Task to complete: Reproduce each line from the records that holds "electrodos".

Dataset entries
* * *

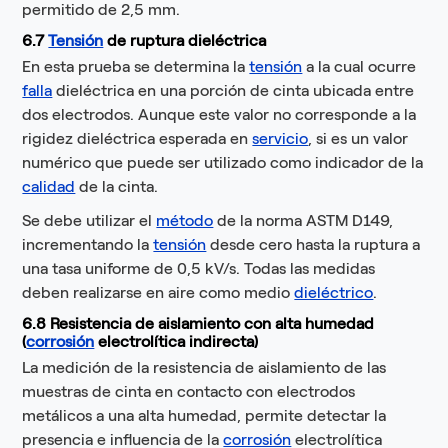
permitido de 2,5 mm.
6.7
Tensión
de ruptura dieléctrica
En esta prueba se determina la
tensión
a la cual ocurre
falla
dieléctrica en una porción de cinta ubicada entre
dos electrodos. Aunque este valor no corresponde a la
rigidez dieléctrica esperada en
servicio
, si es un valor
numérico que puede ser utilizado como indicador de la
calidad
de la cinta.
Se debe utilizar el
método
de la norma ASTM D149,
incrementando la
tensión
desde cero hasta la ruptura a
una tasa uniforme de 0,5 kV/s. Todas las medidas
deben realizarse en aire como medio
dieléctrico
.
6.8 Resistencia de aislamiento con alta humedad
(
corrosión
electrolítica indirecta)
La medición de la resistencia de aislamiento de las
muestras de cinta en contacto con electrodos
metálicos a una alta humedad, permite detectar la
presencia e influencia de la
corrosión
electrolítica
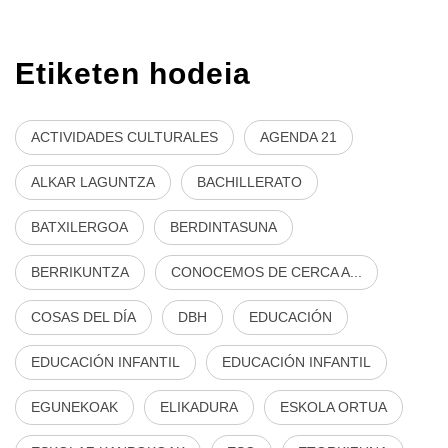
Etiketen hodeia
ACTIVIDADES CULTURALES
AGENDA 21
ALKAR LAGUNTZA
BACHILLERATO
BATXILERGOA
BERDINTASUNA
BERRIKUNTZA
CONOCEMOS DE CERCA A...
COSAS DEL DÍA
DBH
EDUCACIÓN
EDUCACIÓN INFANTIL
EDUCACIÓN INFANTIL
EGUNEKOAK
ELIKADURA
ESKOLA ORTUA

* * *

Problem solution:
dos electrodos. Aunque este valor no corresponde a la
muestras de cinta en contacto con electrodos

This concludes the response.